Ümraniye’de polis tarafından vurularak öldürülen Yavuz Genç için bir araya gelen “Yavuz Genç Adalet Platformu” basın açıklamasında bulunarak, davanın taksirle öldürme suçu ile Asliye Ceza Mahkemesi’nden açılmasına tepki gösterdi.
20 Eylül 2022 Salı günü Ümraniye’de denetim sırasında hacizli olduğu gerekçesiyle trafikten men edilen otomobilini cinnet geçirerek yakan Yavuz Genç, polis kurşunlarıyla vurularak öldürüldü. Ancak Yavuz Genç’in ailesi bir kez daha “Adalet” için seslendi. Genç ailesi ve sevenleri tarafından oluşturulan “Yavuz Genç Adalet Platformu” 26 Mayıs Cuma günü Anadolu Adalet Sarayı önünde basın açıklamasında bulundu. Basın açıklaması sırasında savcı tarafından olayın Ağır Ceza Mahkemesi’nden değil, Asliye Ceza Mahkemesi’nden taksirle öldürme suçu ile ile dava açılmasına tepki gösterildi.
“TAKSİRLE ÖLDÜRMEDEN MAHKEME AÇILDI, KABUL EDİLEMEZ BİR DURUM”

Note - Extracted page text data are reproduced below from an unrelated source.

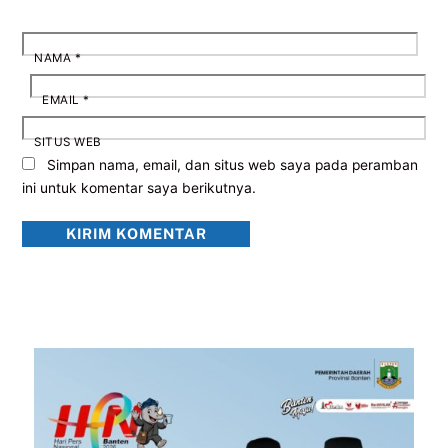
NAMA
*
EMAIL
*
SITUS WEB
Simpan nama, email, dan situs web saya pada peramban
ini untuk komentar saya berikutnya.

Düzenlenen basın toplantısında savcının Asliye Ceza’dan davayı taksirle öldürmeden açtığına dikkat çeken Genç Ailesinin Avukatı, dosya hakkında şu bilgileri verdi:
“Öncelikle Yavuz Genç kardeşimize Allah’tan rahmet diliyoruz. Ailesine de sabırlar diliyoruz. Bugün burada bulunmamızın sebebi, Yavuz Genç İçin Adalet Platformu’nda Yavuz Genç’in dosyasıyla ilgili kamu oyuna bilgi vermek ve aydınlatmaktır. Bilindiği gibi 2022 Eylül ayında bu olay meydana gelmiştir. Aradan geçen 9 aylık sürede iddianame çok geç düzenlenmiştir. Bugün öğrendiğimiz itibariyle 14.42’de dava açılmıştır. Fakat dosyaya baktığımız zaman, iddianamenin olayla ilgisiyle ilgili, olayın delilleriyle ilgili hiçbir bağlantısı olmadığını taskirle öldürme nedeniyle dava açıldığı görülmektedir. Şunu söylemek isteriz ki “Yaşam Hakkı Kutsaldır”. Yaşam hakkının kutsallığı uluslararası sözleşmelerde, anayasamızda teminat altına alınmıştır. Yavuz Genç kardeşimizin de yaşam hakkı elinden alınmıştır. Olayın failleri, olayı işlerken kasten hareket etmişlerdir. Her ne kadar iddianamede bu şekilde bir anlatım varsa da biz bunu kesinlikle kabul etmiyoruz. Yavuz Genç İçin Adalet Platformu bunun için buradadır. Adaletin tecellisi için hepimiz buradayız. Amacımız gerçeklerin adaletin ortaya çıkmasıdır. Dosyaya bakıldığında, dosyada ki delillere bakıldığında olayın kasten olduğu açıkça ortadadır. Halbuki iddianamede taksirle öldürme gibi basit bir şekile indirgenmiştir. Bu kabul edilemez bir durumdur. Biz inanıyoruzki önüne gelen dosyada mahkemenin görevsizlik kararı vererek dosyanın ağır ceza mahkemesine gönderileceği kanatindeyiz. Olayın failleriyle ilgilide gereken cezanın verileceği inancındayız. Mahkemeninde bu yönde karar vereceğine inanıyoruz. ”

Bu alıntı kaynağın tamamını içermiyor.